Um einen geeigneten, beständigen Grill zu bauen, haben wir Backsteine und etwas Wellblech (was Einheimische statt Alufolie verwenden) an unseren Lieblingsstrand geschleppt, das Feuerholz decken wir mit einer Plane ab, die an den Ecken mit Steinen beschwert werden. Fertig!

Hat man den besten Platz zum Fischen einmal gefunden, läuft es im wahrsten Sinne des Wortes wie am Schnürchen. Tief muss es sein und strömungsreich, und ein Fischfilet nach dem anderen hüpft mir auf den Wellblech-Grill. Bei kommender Flut ist der Fischzug in der Regel am erfolgreichsten. Auf dem nachmittäglichen Weg dorthin spaziere ich erst mal zehn Minuten durch unseren selbst frei geschlagenen Inselpfad und sammle Köder ein - kleine Einsiedlerkrebse. Alternativ dazu kann ich auch kleine, rote Gummifische verwenden, die durch ihre auffällige Farbe und Geglitzer unter Wasser Makrelen anlocken.

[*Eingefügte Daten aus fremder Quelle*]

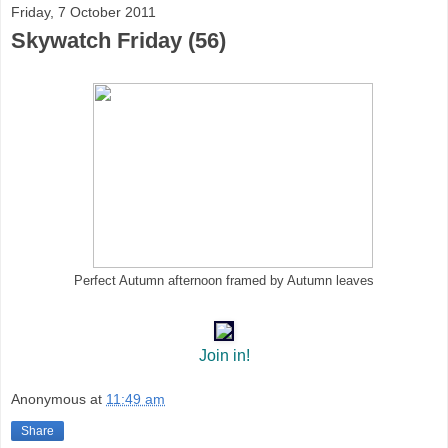
Friday, 7 October 2011
Skywatch Friday (56)
Perfect Autumn afternoon framed by Autumn leaves
Join in!
Anonymous
at
11:49 am
Share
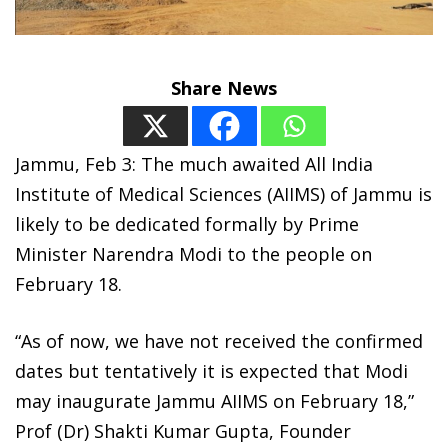
Share News
Jammu, Feb 3: The much awaited All India
Institute of Medical Sciences (AIIMS) of Jammu is
likely to be dedicated formally by Prime
Minister Narendra Modi to the people on
February 18.
“As of now, we have not received the confirmed
dates but tentatively it is expected that Modi
may inaugurate Jammu AIIMS on February 18,”
Prof (Dr) Shakti Kumar Gupta, Founder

In meinem „Fisch-Eimer“ findet sich alles, was ich brauche. Angelhaken in verschiedenen Größen, Leinen in verschiedener Dicke, Gewicht, spezielle Handspulen und auch Plastikflaschen, um die ich einfach Leine wickeln und sie dann auch als eine Art Angel verwenden kann. Einen Köder am Angelhaken werfe ich etwa zehn Meter weit in die Wellen, anschließend warte ich.

Aber meist nicht sonderlich lange. Erst vibriert die Leine kurz, die ich über den Zeigefinger gespannt halte - das heißt, ein Fisch knabbert bereits - und kurz darauf folgt ein Ruck, der Fisch ist am Haken. Die meisten sind etwa ein bis zwei Kilo schwer, also ganz nette Portionen. Wenn ich auf Größere aus bin, muss ich erst die Leine wechseln, damit sie durch die Kraft des Fisches nicht gleich reißt.

Wenn uns Verwandte aus Deutschland hier auf der Insel über das Satellitentelefon anrufen, stellen sie gerne die Frage: Und, was gibt‘s Neues? Wir antworten stets mit dem Fang des Tages, Art und Größe - und jedes Mal wirken sie recht gelangweilt. Wahrscheinlich entwickelt man auf einer einsamen Insel einfach andere Vorstellungen davon, was einem wichtig ist und was nicht.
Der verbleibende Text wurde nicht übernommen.